Rather than building them from silicon, the team used two different forms of the common mineral perovskite. When two of the insulating crystals of the right thickness are held together, the place where they meet can conduct electricity. But if one of the pieces is too thin, then current will not flow.

Working with wafers that were just too thin to conduct, Levy's team found that they could "draw" conducting patches onto the crystal using a microscopic needle. A positive voltage from the needle rearranges the crystal's atoms to create lines 2 nm across that conduct like electrical wire.

Write and erase

The process has been used to make transistors roughly 1000 times smaller in area than those fashioned from silicon. The "wires" can also be easily erased and recreated up to 100 times.

Being able to erase parts of a design and write over them again also offers more exotic possibilities, says Levy. It could be possible to use the phenomenon to could create hardware that rewires itself as it handles data, he says.

A nanometer scale etch a sketch.

Scientists at the University of Pittsburgh say they have found a way to draw and erase tiny nanometer-wide dots and lines that can conduct electricity. The researchers showed how they could write conducting lines, or wires, less than 4 nm wide using the technique. They were also able to make an array of 2-nm-wide dots. These areas remained conductive for more than 24 hours.

5. Chemists at New York University and China's Nanjing University have developed a two-armed nanorobotic device that can manipulate molecules within a device built from DNA.

Nadrian Seeman, co-author: "This is a programmable unit that allows researchers to capture and maneuver patterns on a scale that is unprecedented."

The device is approximately 150 x 50 x 8 nanometers. In the two-armed nanorobotic device, the arms face each other, ready to capture molecules that make up a DNA sequence. Using set strands that bind to its molecules, the arms are then able to change the structure of the device.

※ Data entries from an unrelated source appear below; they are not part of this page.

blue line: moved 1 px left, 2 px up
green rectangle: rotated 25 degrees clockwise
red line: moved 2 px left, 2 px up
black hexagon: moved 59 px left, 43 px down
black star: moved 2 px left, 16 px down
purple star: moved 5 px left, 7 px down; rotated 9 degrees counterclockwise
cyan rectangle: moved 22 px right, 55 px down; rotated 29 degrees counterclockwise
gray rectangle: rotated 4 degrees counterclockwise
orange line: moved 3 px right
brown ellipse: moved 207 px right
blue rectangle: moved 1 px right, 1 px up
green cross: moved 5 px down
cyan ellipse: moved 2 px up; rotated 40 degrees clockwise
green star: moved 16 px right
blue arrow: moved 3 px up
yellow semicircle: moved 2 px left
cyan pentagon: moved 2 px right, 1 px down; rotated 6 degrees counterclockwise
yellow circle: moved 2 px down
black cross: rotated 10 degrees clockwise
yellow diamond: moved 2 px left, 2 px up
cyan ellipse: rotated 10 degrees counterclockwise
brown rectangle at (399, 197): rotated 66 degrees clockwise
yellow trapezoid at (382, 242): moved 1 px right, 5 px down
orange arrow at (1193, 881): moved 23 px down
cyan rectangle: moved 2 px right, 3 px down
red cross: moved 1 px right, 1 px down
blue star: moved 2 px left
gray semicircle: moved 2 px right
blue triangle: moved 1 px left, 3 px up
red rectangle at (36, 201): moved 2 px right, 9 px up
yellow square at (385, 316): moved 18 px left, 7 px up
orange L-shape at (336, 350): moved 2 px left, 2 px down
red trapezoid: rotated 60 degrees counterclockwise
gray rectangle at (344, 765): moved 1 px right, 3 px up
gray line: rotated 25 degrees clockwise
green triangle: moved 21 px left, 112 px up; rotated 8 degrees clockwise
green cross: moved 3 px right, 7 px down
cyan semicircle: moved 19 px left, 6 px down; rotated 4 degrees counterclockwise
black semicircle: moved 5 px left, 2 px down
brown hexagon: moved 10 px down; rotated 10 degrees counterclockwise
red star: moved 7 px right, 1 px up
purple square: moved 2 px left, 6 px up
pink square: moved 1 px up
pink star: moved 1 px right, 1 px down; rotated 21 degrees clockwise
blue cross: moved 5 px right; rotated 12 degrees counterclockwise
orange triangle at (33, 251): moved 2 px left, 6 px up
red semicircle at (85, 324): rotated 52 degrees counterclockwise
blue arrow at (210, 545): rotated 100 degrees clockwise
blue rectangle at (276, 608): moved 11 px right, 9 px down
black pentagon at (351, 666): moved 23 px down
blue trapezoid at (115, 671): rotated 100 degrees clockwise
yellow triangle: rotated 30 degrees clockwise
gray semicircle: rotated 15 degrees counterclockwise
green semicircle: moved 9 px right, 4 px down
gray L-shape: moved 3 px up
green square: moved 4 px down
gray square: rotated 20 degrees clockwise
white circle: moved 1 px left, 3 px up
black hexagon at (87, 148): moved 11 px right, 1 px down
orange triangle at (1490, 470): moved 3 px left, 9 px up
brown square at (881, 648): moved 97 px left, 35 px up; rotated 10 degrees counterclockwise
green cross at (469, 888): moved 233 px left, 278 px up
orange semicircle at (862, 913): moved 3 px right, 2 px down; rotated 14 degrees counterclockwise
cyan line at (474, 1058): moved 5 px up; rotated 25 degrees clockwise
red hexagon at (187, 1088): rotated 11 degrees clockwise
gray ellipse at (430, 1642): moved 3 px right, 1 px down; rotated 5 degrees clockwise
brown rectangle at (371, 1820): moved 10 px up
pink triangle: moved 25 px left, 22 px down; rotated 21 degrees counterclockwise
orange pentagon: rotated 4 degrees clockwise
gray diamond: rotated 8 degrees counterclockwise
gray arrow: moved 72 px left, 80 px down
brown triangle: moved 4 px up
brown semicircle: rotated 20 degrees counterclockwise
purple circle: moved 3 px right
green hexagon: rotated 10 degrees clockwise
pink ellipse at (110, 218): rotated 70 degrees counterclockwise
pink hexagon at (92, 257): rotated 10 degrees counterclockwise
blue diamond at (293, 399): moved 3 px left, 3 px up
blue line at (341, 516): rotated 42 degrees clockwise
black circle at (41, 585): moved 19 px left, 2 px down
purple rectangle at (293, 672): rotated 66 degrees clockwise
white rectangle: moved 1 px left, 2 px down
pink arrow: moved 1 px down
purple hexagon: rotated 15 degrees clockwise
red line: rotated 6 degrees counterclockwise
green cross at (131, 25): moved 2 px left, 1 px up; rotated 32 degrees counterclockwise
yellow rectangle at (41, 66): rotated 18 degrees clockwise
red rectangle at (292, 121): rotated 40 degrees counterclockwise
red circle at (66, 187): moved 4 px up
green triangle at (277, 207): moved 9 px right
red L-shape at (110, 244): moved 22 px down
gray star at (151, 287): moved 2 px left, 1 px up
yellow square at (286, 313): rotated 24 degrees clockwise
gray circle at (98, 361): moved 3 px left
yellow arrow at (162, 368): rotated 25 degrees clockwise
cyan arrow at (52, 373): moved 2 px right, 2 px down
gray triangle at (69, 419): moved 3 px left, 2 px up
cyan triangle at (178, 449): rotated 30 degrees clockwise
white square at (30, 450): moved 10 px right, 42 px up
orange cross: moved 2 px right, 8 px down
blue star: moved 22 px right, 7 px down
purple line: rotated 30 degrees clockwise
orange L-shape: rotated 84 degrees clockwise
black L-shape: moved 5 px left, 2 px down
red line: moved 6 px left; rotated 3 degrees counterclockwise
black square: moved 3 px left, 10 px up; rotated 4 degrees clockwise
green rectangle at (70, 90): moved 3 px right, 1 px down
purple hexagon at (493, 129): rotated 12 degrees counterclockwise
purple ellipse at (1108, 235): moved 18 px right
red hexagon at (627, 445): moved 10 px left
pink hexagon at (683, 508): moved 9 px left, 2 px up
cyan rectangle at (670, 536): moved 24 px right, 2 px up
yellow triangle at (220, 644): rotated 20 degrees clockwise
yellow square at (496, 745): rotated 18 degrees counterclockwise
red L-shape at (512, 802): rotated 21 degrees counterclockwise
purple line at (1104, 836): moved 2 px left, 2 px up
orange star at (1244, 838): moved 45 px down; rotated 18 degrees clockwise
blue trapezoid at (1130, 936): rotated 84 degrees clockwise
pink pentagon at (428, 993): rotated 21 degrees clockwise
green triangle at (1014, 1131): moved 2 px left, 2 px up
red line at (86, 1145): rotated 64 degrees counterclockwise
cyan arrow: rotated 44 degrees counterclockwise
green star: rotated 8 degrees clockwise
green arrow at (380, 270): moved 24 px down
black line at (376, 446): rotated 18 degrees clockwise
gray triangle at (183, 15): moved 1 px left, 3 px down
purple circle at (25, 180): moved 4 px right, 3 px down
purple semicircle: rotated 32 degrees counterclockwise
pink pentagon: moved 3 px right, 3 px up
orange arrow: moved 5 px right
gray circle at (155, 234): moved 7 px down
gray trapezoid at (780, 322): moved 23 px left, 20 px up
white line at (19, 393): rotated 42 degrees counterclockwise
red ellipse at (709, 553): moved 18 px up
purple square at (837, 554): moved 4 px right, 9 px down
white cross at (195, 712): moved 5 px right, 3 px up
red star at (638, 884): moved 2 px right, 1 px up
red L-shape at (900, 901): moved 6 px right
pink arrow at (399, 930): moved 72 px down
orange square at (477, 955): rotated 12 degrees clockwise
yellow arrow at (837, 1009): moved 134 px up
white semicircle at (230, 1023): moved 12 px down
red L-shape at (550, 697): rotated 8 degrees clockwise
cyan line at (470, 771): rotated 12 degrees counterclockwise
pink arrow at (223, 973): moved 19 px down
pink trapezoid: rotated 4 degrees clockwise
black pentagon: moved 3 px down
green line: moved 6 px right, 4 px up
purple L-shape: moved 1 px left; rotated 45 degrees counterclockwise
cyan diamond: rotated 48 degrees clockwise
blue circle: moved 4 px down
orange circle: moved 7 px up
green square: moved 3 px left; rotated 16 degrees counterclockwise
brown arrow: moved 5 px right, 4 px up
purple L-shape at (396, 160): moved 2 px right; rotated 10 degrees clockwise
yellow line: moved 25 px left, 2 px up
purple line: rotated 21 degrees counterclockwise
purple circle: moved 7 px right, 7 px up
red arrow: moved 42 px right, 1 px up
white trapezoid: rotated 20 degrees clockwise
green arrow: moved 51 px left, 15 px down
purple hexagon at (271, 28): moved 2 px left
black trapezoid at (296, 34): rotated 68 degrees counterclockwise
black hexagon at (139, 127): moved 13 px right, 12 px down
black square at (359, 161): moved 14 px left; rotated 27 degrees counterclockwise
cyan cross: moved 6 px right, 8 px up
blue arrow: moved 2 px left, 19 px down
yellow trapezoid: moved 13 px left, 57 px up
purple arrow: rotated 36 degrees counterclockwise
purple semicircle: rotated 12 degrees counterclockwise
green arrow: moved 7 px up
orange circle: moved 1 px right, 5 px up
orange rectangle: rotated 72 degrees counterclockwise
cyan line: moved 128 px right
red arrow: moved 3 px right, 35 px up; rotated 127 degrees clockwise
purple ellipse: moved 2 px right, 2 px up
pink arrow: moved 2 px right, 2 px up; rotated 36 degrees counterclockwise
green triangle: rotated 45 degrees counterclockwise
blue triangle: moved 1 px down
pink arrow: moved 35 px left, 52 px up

This changes the sticky ends available to capture a new pattern component.

The researchers note that the device performs with 100 percent accuracy. Earlier trials revealed that it captured targeted molecules only 60 to 80 percent of the time. But by heating the device in the presence of the correct species, they found that the arms captured the targeted molecules 100 percent of the time.

I think things are coming together for near term surge in computing capability and for various methods of manipulation and control and manufacturing at the 1 to 10 nanometer scale. Industrial scale self assembly and DNA production and control combined will lessen the requirements on atomically precise pick, place and react.

If we are sitting at the molecular fabrication doorstep with multiple substantial 1-2 nanometer capabilities, and with some slower but molecularly precise pick and place capabilities then we get within a series of doable kluges to getting onto a bootstrap path to full-blown no limit molecular manufacturing.

The "combination of substantial self-assembly and directed assembly" could be substantially in hand this year or within 3 years. We just have to creatively work the combinations and plug some gaps.